PERAN TOKOH AGAMA DAN TOKOH MASYARAKAT DI TATANAN KEHIDUPAN BARU PANDEMI COVID-19 Achmad Rizal, S.K.M., M.Kes.

Data terkonfirmasi positif covid-19 di dunia dapat kita dilhat di website WHO, di Indonesia juga dapat diakses di Covid-19 hingga di Kalimantan Selatan data ini juga bias ditelusuri dengan mudah dan dapat dipertanggung jawabkan, sehingga mahasiswa semester akhir dapat memanfaatkan fasilitas ini dengan mudah. Jumlah tersebut menunjukan bahwa kasus covid-19 ini masih terjadi dan  belum berakhir, walaupun keputusan pemerintah untuk memberlakukan new normal demi kestabilan ekonomi dan bidang lainnya dirasa masih belum bisa maksimal karena setiap harinya kasus covid-19 ini terus bertambah dan meningkat meskipun jumlah yang sembuh juga diiringi dengan jumlah kerkonfirmasi positif hampir sejalan, namun angka kematian juga terus bertambah dan salah satu ikhtiar yaitu  mengikuti adabtasi kebiasaan baru pada tatanan kehidupan baru dengan menerapkan dan disiplin mengikuti protocol kesehatan adalah merupakan kewajiban yang tidak hanya berdampak positif untuk memutus mata rantai penyebaran covid-19 tetapi juga menyelamatkan kita dari dampak negatif yang terjadi akibat wabah covid-19 ini, sehingga peran tokoh agam dan tokoh masyarakat berperang penting.

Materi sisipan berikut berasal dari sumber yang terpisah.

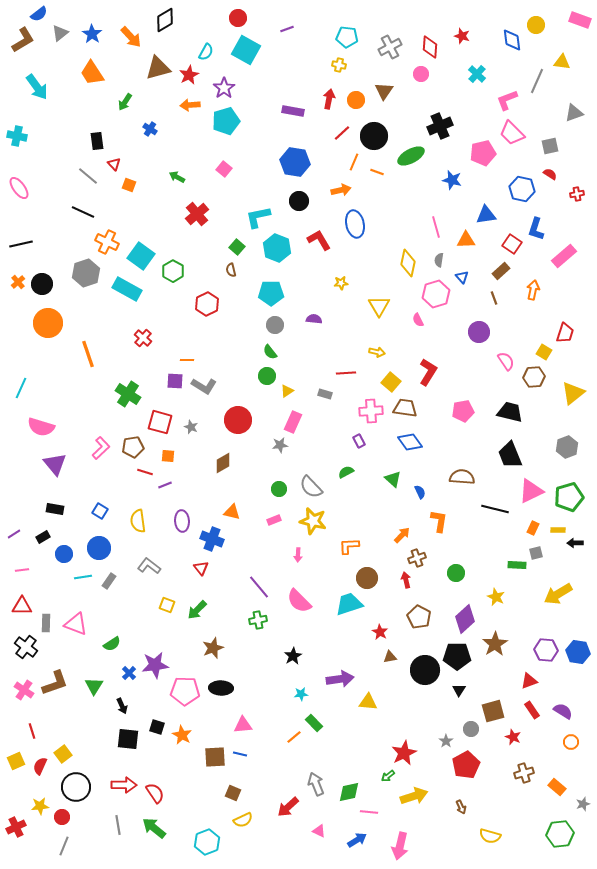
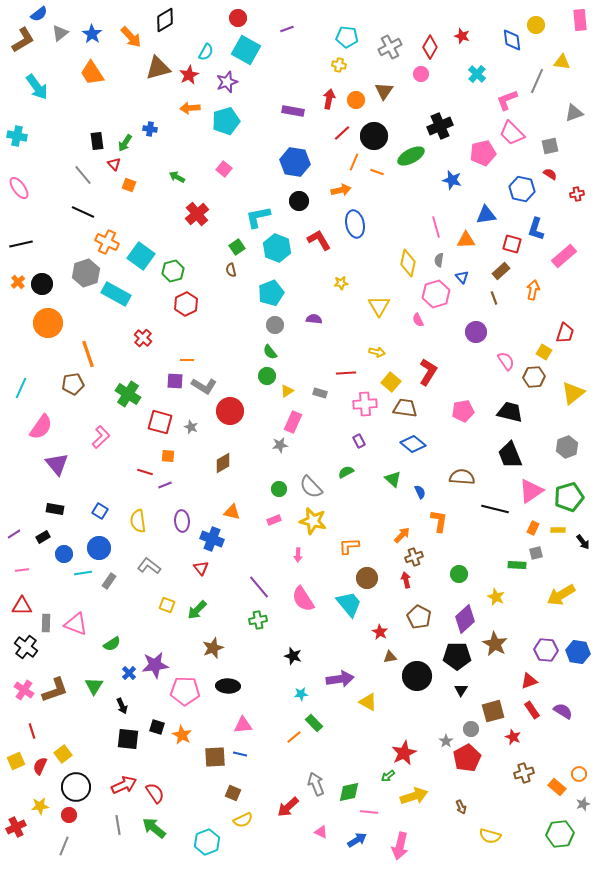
pink rectangle at (580, 20): rotated 65 degrees clockwise
red diamond at (430, 47): rotated 25 degrees clockwise
purple star at (224, 88): moved 3 px right, 6 px up; rotated 15 degrees clockwise
green arrow at (125, 102): moved 41 px down
orange arrow at (190, 105): moved 3 px down
blue cross at (150, 129): rotated 24 degrees counterclockwise
gray line at (88, 176): moved 5 px left, 1 px up; rotated 10 degrees clockwise
red square at (512, 244): rotated 18 degrees counterclockwise
green square at (237, 247): rotated 14 degrees clockwise
green hexagon at (173, 271): rotated 15 degrees clockwise
cyan rectangle at (127, 289): moved 11 px left, 5 px down
cyan pentagon at (271, 293): rotated 20 degrees counterclockwise
red hexagon at (207, 304): moved 21 px left
purple circle at (479, 332): moved 3 px left
gray rectangle at (325, 394): moved 5 px left, 1 px up
pink cross at (371, 411): moved 6 px left, 7 px up
red circle at (238, 420): moved 8 px left, 9 px up
pink semicircle at (41, 427): rotated 72 degrees counterclockwise
blue diamond at (410, 442): moved 3 px right, 2 px down; rotated 15 degrees counterclockwise
brown pentagon at (133, 447): moved 60 px left, 63 px up
pink L-shape at (101, 448): moved 11 px up
purple triangle at (55, 464): moved 2 px right
pink triangle at (531, 491): rotated 8 degrees counterclockwise
black arrow at (575, 543): moved 8 px right, 1 px up; rotated 126 degrees counterclockwise
brown cross at (417, 558): moved 3 px left, 1 px up
green circle at (456, 573): moved 3 px right, 1 px down
cyan line at (83, 577): moved 4 px up
yellow arrow at (558, 594): moved 3 px right, 1 px down
pink semicircle at (299, 601): moved 4 px right, 2 px up; rotated 12 degrees clockwise
cyan trapezoid at (349, 604): rotated 68 degrees clockwise
brown star at (495, 644): rotated 10 degrees counterclockwise
black star at (293, 656): rotated 24 degrees counterclockwise
black circle at (425, 670): moved 8 px left, 6 px down
brown L-shape at (55, 683): moved 7 px down
black ellipse at (221, 688): moved 7 px right, 2 px up
black triangle at (459, 690): moved 2 px right
yellow triangle at (368, 702): rotated 24 degrees clockwise
orange circle at (571, 742): moved 8 px right, 32 px down
red pentagon at (466, 765): moved 1 px right, 7 px up
red arrow at (124, 785): rotated 25 degrees counterclockwise
red circle at (62, 817): moved 7 px right, 2 px up
pink triangle at (319, 831): moved 2 px right, 1 px down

Dalam kehidupan kita sehari-hari seringkali tindakan, perbuatan bahkan gaya hidup atau live style kita dipengaruhi oleh salah satu atau beberapa tokoh agama seperti para ulama, kiyai, ustadz juga lainnya dan tokoh masyarakat yang tidak hanya tokoh formal namun lainnya yaitu selebgram dan youtuber, sehingga dalam era new normal atau tatanan kehidupan baru atau istilah yang kita kenal dengan adaptasi kebiasaan baru peran dari tokoh agama dan tokoh masyarakat ini memiliki andil yang sangat besar dalam penerapan tersebut di masyarakat.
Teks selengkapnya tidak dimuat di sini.